I was planning to use one Festool corner connector and one 14mm by 100mm tenon at each joint. The tenon would be glued only into one rail.

I have enough Festool corner connectors to use two at each joint. Would that be stronger than one connector and one tenon?
 
Sounds like you are planning on some for applied to the frame...
 
I think the standard approach is two tenons (to register and counter shear force) and one connector (to pull things together). Not sure your rails are wide enough for all three. Can you make wooden tenons narrower? Perhaps large dowels? I imagine the connector needs to be somewhere in the middle. Otherwise do two connectors per joint.
 
I received advice from one whom I respect greatly and decided to go with one 14mm tenon and one connector. The tenon will be glued into one rail and pinned with a screw in the other rail.

I making this bed frame for some young friends and they had very definite views on how the frame needed to look. Thus, the 4 3/8' by 1 1/2" rails are as thick as my friends wanted.

I don't think the frame should see a lot of stress on the joints.

I've seen a video where the man stands on one of the boards joined with the single tenon and the connector. That video was both very instructive and very convincing.

At this point, I'm more concerned with making the headboard and getting it flat. It will be 84" by 32" and all oak. I am planning to make it in two pieces and assembling it on site. It would be far too heavy in one piece for me to manage.
 
Can't your young friends/clients even muster some sweat equity in the deal to move a single piece headboard ? 

As I recall you're knocking off something they saw in a catalog/web?  Certainly that's not a two piece headboard to assemble ?
 
My friends helped move all the lumber from the driveway around the house into a storage room next to my shop. They will transport all the pieces from my shop to their house, and they will apply the finish..my guess is that they will enlist some of their strong young friends to help. We plan to use wipe on Minwax poly with a satin look.

Their time is limited. He's a hair stylist and she is a Pilates instruct. They have a very active 2 year old boy and another in the oven.

A lot of the stuff I'm doing now, jointing, planing, thicknessing, and Dominoing could be dangerous and certainly is finicky. I'd love to have a helper, but I've learned ways to do stuff by myself.

My biggest asset is that I know when it's time to quit for the day. If I feel tired or my mental keenness has dulled, it's time to put the tools down for the day.
 
Birdhunter said:
My biggest asset is that I know when it's time to quit for the day. If I feel tired or my mental keenness has dulled, it's time to put the tools down for the day.

Hear, hear!!!
 
Birdhunter said:
As I stated in another post, I'm building my first bedframe. The rails are 1.5" thick and 4.75" high and made of quarter sawn white oak. It's a King bed. The rails join each other... no post. The bed needs to come apart.

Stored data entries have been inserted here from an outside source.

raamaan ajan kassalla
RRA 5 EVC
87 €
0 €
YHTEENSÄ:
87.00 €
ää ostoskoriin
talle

I was planning to use one Festool corner connector and one 14mm by 100mm tenon at each joint. The tenon would be glued only into one rail.

I have enough Festool corner connectors to use two at each joint. Would that be stronger than one connector and one tenon?

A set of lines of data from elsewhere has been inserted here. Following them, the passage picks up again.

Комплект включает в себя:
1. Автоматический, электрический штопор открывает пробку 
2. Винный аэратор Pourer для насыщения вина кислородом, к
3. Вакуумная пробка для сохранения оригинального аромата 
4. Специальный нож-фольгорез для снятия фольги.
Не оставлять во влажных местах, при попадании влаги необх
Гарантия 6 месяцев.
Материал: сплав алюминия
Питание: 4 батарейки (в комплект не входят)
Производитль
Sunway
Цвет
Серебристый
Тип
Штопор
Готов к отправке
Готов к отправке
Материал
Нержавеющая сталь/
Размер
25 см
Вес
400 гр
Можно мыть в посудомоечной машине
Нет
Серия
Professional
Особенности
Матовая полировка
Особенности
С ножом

FWIW...I wandered into Woodcraft the other day and spotted a copy of the Festool Domino book. Paging through it, I happened across the Festool method for constructing bed frames. Thought it may be of interest for this thread. 
 

Attachments

  • 4368.jpg
    4368.jpg
    1.9 MB · Views: 330
  • 4369.jpg
    4369.jpg
    1.6 MB · Views: 241
  • 4370.jpg
    4370.jpg
    1.9 MB · Views: 253
  • 4371.jpg
    4371.jpg
    1.8 MB · Views: 235
  • 4372.jpg
    4372.jpg
    1.5 MB · Views: 258
Thanks for the information. I wish my young friends had selected a design that had corner legs. I'll look for the Domino Book.